(Dataset entries)
--- START ---

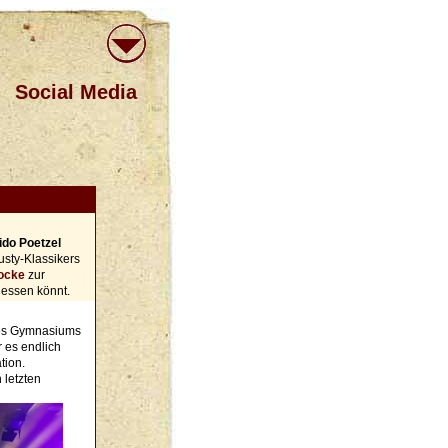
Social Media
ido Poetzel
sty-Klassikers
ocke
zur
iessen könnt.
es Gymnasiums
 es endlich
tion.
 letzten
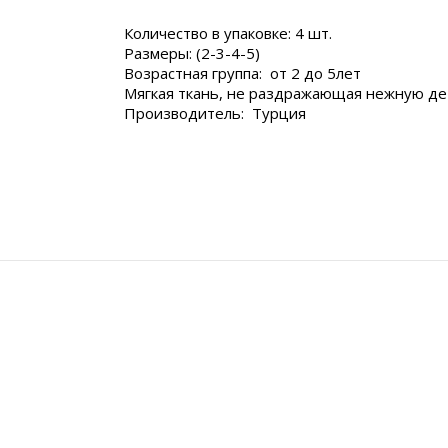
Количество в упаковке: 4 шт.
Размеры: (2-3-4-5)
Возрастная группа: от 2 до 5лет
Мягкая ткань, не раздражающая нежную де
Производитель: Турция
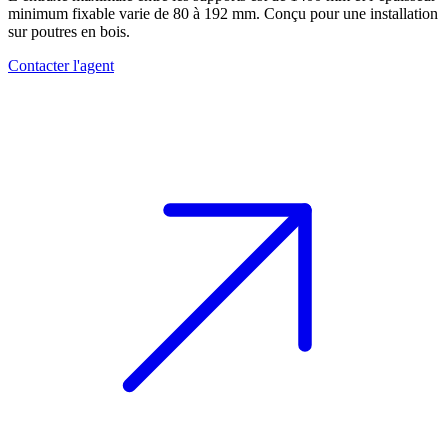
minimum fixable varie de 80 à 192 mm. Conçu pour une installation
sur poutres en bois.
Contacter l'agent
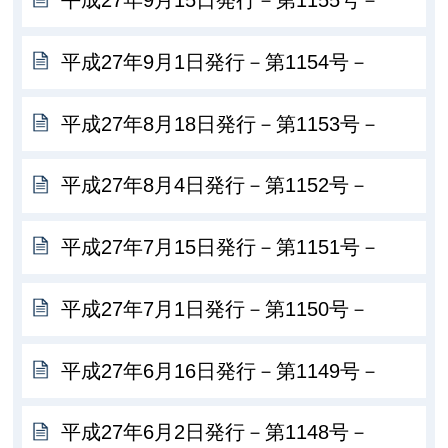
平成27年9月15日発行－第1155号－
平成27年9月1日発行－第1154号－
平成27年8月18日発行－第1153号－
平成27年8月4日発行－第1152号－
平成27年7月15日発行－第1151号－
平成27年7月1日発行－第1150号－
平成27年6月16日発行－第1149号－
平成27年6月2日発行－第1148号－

--- END ---
--- START ---

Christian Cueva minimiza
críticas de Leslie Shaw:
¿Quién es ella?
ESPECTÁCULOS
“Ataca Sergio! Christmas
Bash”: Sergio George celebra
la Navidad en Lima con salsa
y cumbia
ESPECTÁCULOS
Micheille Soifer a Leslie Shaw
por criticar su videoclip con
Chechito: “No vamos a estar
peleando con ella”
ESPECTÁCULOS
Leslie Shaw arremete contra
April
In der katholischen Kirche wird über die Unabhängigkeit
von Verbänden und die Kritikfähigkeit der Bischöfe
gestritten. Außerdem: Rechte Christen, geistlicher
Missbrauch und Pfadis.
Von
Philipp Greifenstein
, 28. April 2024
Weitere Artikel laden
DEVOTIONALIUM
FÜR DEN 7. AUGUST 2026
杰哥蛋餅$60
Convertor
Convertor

--- END ---
--- START ---

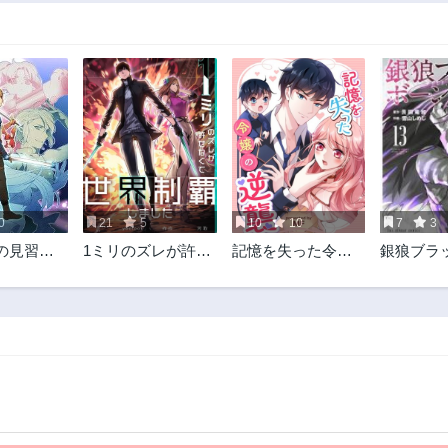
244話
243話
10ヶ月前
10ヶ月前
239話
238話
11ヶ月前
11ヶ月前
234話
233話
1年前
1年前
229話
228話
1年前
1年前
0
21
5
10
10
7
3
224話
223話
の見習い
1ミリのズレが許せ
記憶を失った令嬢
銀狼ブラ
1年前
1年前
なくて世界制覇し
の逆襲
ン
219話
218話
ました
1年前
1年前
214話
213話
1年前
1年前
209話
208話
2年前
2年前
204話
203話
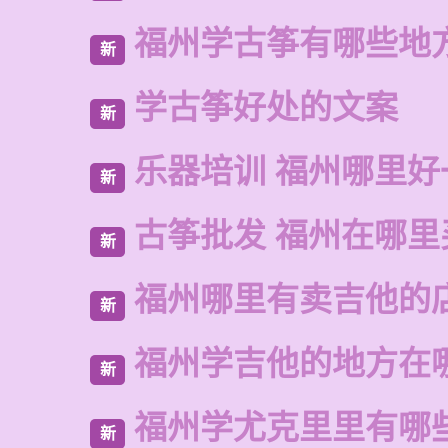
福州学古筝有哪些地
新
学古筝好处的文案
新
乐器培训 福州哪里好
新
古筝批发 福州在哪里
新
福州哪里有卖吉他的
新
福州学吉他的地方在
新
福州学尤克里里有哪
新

--- END ---

### [DESCRIPTION OF THE TASK]
For this exercise, set down the lines in the entries above from the one with "Social Media" through the one with "平成27年6月2日発行－第1148号－" exactly as written, without any pictures.

### [ANSWER TO THIS PROBLEM]
Social Media
ido Poetzel
sty-Klassikers
ocke
zur
iessen könnt.
es Gymnasiums
 es endlich
tion.
 letzten
Количество в упаковке: 4 шт.
Размеры: (2-3-4-5)
Возрастная группа: от 2 до 5лет
Мягкая ткань, не раздражающая нежную де
Производитель: Турция
minimum fixable varie de 80 à 192 mm. Conçu pour une installation
sur poutres en bois.
Contacter l'agent
平成27年9月15日発行－第1155号－
平成27年9月1日発行－第1154号－
平成27年8月18日発行－第1153号－
平成27年8月4日発行－第1152号－
平成27年7月15日発行－第1151号－
平成27年7月1日発行－第1150号－
平成27年6月16日発行－第1149号－
平成27年6月2日発行－第1148号－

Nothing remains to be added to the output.